**WHAT THIS TASK INVOLVES:** Scan the listing below for the word "Serukan" and copy every line where it occurs.

**RECORDS:**
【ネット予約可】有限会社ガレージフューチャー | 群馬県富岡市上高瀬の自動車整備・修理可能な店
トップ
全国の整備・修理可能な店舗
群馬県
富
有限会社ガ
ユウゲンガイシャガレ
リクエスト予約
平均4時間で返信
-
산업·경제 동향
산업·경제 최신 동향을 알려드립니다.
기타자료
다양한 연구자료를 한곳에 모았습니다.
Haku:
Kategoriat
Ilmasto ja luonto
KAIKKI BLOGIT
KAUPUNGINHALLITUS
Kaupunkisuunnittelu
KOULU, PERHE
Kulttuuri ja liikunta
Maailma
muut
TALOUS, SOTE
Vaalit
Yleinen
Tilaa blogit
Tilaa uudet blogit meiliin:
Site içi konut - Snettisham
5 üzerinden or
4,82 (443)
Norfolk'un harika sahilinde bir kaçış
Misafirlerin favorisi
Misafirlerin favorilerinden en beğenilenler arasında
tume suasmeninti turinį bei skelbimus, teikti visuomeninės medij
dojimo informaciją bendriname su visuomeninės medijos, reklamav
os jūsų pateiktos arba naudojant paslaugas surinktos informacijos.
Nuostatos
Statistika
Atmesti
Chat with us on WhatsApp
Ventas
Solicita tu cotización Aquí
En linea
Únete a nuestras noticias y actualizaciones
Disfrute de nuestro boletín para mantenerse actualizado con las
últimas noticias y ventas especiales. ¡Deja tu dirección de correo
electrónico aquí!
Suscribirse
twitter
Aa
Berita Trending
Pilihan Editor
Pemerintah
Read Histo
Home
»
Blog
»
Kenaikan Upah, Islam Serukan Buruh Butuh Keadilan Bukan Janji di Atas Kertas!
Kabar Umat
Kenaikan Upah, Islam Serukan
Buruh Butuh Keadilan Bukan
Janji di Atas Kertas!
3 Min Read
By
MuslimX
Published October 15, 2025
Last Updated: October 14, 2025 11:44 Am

**REPLY:**
Kenaikan Upah, Islam Serukan Buruh Butuh Keadilan Bukan Janji di Atas Kertas!
Kenaikan Upah, Islam Serukan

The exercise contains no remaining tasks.